Così ricostruito il quadro ermeneutico, è possibile entrare in media res. Nel caso di specie, gli Ermellini rammentano che, ai fini della sussistenza dell'ipotesi criminosa del delitto di omicidio preterintenzionale è sufficiente che l'agente abbia posto in essere atti diretti a percuotere o ledere una persona e che esista un rapporto di causa ed effetto tra i predetti atti e l'evento morte, mentre proprio l'azione violenta è rivelatrice della sussistenza del dolo dì percosse e dì lesioni. Appare dunque agevole rilevare che, rispetto all’evento morte, l’atteggiamento del soggetto agente deve essere di completa non volizione, neanche meramente eventuale. Ciò perché in tal caso si configurerebbe la più grave ipotesi di delitto di omicidio volontario perché la condotta del soggetto agente, valutata alla stregua delle regole di comune esperienza, dimostra la consapevole accettazione da parte dell'agente anche solo dell'eventualità che dal suo comportamento possa derivare la morte del soggetto passivo.

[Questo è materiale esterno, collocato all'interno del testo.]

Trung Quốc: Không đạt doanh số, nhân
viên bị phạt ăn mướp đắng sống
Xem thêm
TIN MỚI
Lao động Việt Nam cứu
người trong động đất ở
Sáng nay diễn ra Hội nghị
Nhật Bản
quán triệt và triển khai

In sintesi, secondo la ricostruzione adoperata dalla Suprema Corte di Cassazione, il discrimen tra le due fattispecie risiede nel fatto che, mentre nell’omicidio preterintenzionale la volontà del soggetto agente esclude ogni previsione – anche eventuale - dell'evento morte, nell’omicidio volontario la previsione dell'evento è necessaria e deve essere accertata dal giudice di merito, non essendo sufficiente la semplice prevedibilità dello stesso.